(Beginning of THE INPUT)
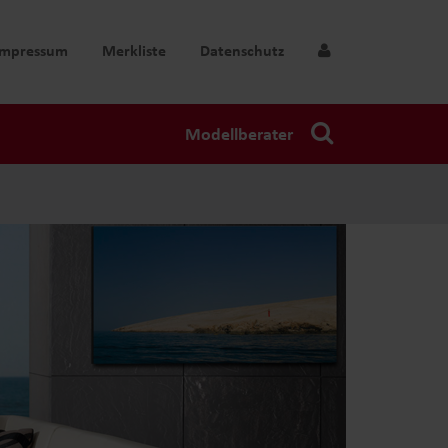
Impressum
Merkliste
Datenschutz
Modellberater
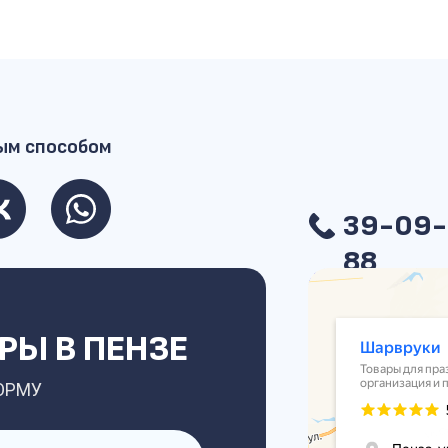
ым способом
39-09-
88
Ы В ПЕНЗЕ
ОРМУ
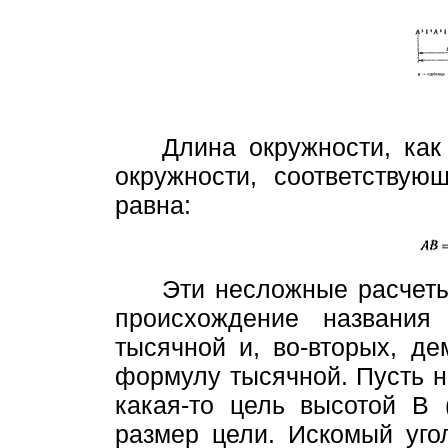
Длина окружности, как
окруж­ности, соответству
равна:
Эти несложные расчеты
проис­хождение названи
тысячной и, во-вторых, д
формулу тысячной. Пусть 
какая-то цель высотой
В
размер цели. Искомый уго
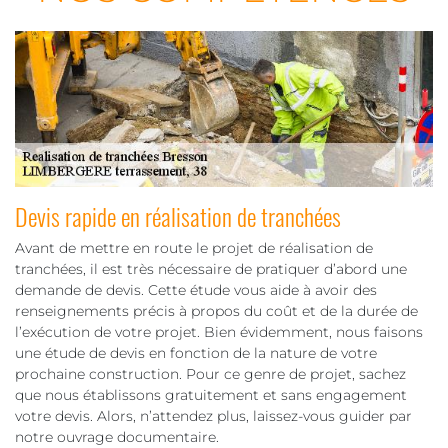
Devis rapide en réalisation de tranchées
Avant de mettre en route le projet de réalisation de
tranchées, il est très nécessaire de pratiquer d’abord une
demande de devis. Cette étude vous aide à avoir des
renseignements précis à propos du coût et de la durée de
l’exécution de votre projet. Bien évidemment, nous faisons
une étude de devis en fonction de la nature de votre
prochaine construction. Pour ce genre de projet, sachez
que nous établissons gratuitement et sans engagement
votre devis. Alors, n’attendez plus, laissez-vous guider par
notre ouvrage documentaire.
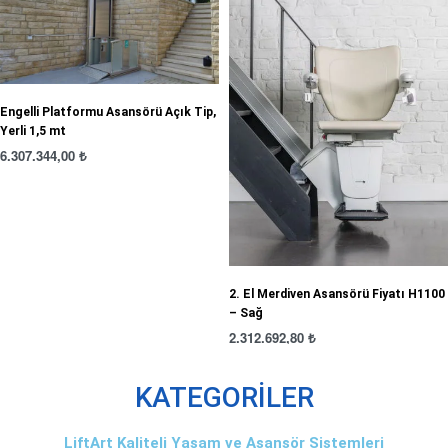
Engelli Platformu Asansörü Açık Tip,
Yerli 1,5 mt
6.307.344,00
₺
2. El Merdiven Asansörü Fiyatı H1100
– Sağ
2.312.692,80
₺
KATEGORİLER
LiftArt Kaliteli Yaşam ve Asansör Sistemleri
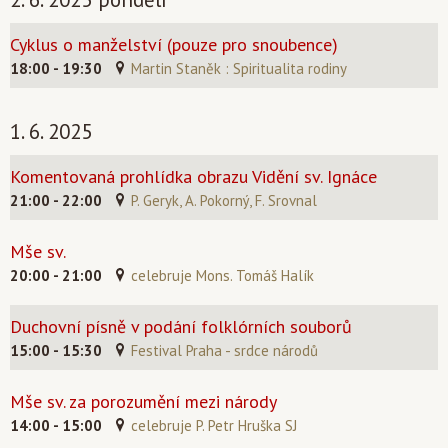
Cyklus o manželství (pouze pro snoubence)
18:00 - 19:30
Martin Staněk : Spiritualita rodiny
1. 6. 2025
Komentovaná prohlídka obrazu Vidění sv. Ignáce
21:00 - 22:00
P. Geryk, A. Pokorný, F. Srovnal
Mše sv.
20:00 - 21:00
celebruje Mons. Tomáš Halík
Duchovní písně v podání folklórních souborů
15:00 - 15:30
Festival Praha - srdce národů
Mše sv. za porozumění mezi národy
14:00 - 15:00
celebruje P. Petr Hruška SJ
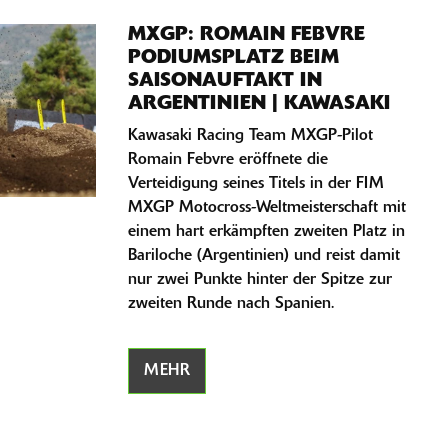
MXGP: ROMAIN FEBVRE
PODIUMSPLATZ BEIM
SAISONAUFTAKT IN
ARGENTINIEN | KAWASAKI
Kawasaki Racing Team MXGP-Pilot
Romain Febvre eröffnete die
Verteidigung seines Titels in der FIM
MXGP Motocross-Weltmeisterschaft mit
einem hart erkämpften zweiten Platz in
Bariloche (Argentinien) und reist damit
nur zwei Punkte hinter der Spitze zur
zweiten Runde nach Spanien.
MEHR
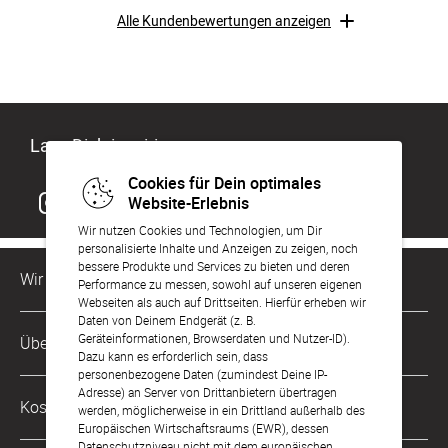
Alle Kundenbewertungen anzeigen
Lass Dich inspirieren
Cookies für Dein optimales
Website-Erlebnis
Wir nutzen Cookies und Technologien, um Dir
personalisierte Inhalte und Anzeigen zu zeigen, noch
bessere Produkte und Services zu bieten und deren
Wir sind für Dich da
Performance zu messen, sowohl auf unseren eigenen
Webseiten als auch auf Drittseiten. Hierfür erheben wir
Daten von Deinem Endgerät (z. B.
Kundenservice-Hotline
Geräteinformationen, Browserdaten und Nutzer-ID).
Über Uns
0049 221 956 725 10
Dazu kann es erforderlich sein, dass
Mo. - Fr. von 9 bis 17 Uhr
personenbezogene Daten (zumindest Deine IP-
Adresse) an Server von Drittanbietern übertragen
Philosophie
Kostenlose Services
werden, möglicherweise in ein Drittland außerhalb des
kontakt@sendmoments.at
Karriere
Europäischen Wirtschaftsraums (EWR), dessen
Datenschutzniveau nicht mit dem europäischen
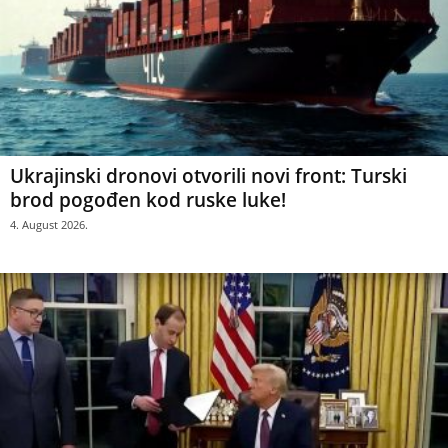
Ukrajinski dronovi otvorili novi front: Turski
brod pogođen kod ruske luke!
4. August 2026.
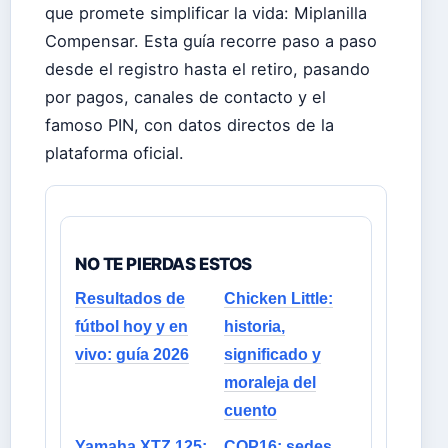
que promete simplificar la vida: Miplanilla
Compensar. Esta guía recorre paso a paso
desde el registro hasta el retiro, pasando
por pagos, canales de contacto y el
famoso PIN, con datos directos de la
plataforma oficial.
NO TE PIERDAS ESTOS
Resultados de
Chicken Little:
fútbol hoy y en
historia,
vivo: guía 2026
significado y
moraleja del
cuento
Yamaha XTZ 125:
COP16: sedes,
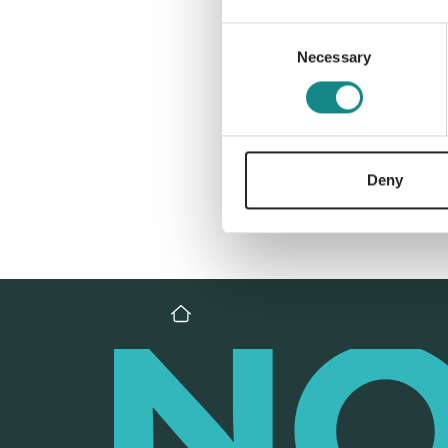
Consent
Necessary
Selection
Deny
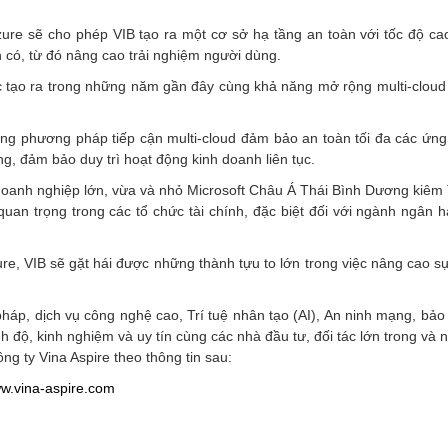
zure sẽ cho phép VIB tạo ra một cơ sở hạ tầng an toàn với tốc độ cao
n có, từ đó nâng cao trải nghiệm người dùng.
ược tạo ra trong những năm gần đây cùng khả năng mở rộng multi-clo
ng phương pháp tiếp cận multi-cloud đảm bảo an toàn tối đa các ứng
g, đảm bảo duy trì hoạt động kinh doanh liên tục.
oanh nghiệp lớn, vừa và nhỏ Microsoft Châu Á Thái Bình Dương kiêm T
an trọng trong các tổ chức tài chính, đặc biệt đối với ngành ngân h
ure, VIB sẽ gặt hái được những thành tựu to lớn trong việc nâng cao sự
 pháp, dịch vụ công nghệ cao, Trí tuệ nhân tạo (AI), An ninh mạng, bảo
nh độ, kinh nghiệm và uy tín cùng các nhà đầu tư, đối tác lớn trong và
g ty Vina Aspire theo thông tin sau:
w.vina-aspire.com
(End of THE INPUT)
REQUIREMENT: Within the listing above, the lines starting at the one containing "brod pogođen kod ruske luke!" and ending at the one containing "n có, từ đó nâng cao trải nghiệm người dùng." are to be returned exactly. Omit the pictures.

YOUR SOLUTION:
brod pogođen kod ruske luke!
4. August 2026.
que promete simplificar la vida: Miplanilla
Compensar. Esta guía recorre paso a paso
desde el registro hasta el retiro, pasando
por pagos, canales de contacto y el
famoso PIN, con datos directos de la
plataforma oficial.
NO TE PIERDAS ESTOS
Resultados de
Chicken Little:
fútbol hoy y en
historia,
vivo: guía 2026
significado y
moraleja del
cuento
Yamaha XTZ 125:
COP16: sedes,
Consent
Necessary
Selection
Deny
zure sẽ cho phép VIB tạo ra một cơ sở hạ tầng an toàn với tốc độ cao
n có, từ đó nâng cao trải nghiệm người dùng.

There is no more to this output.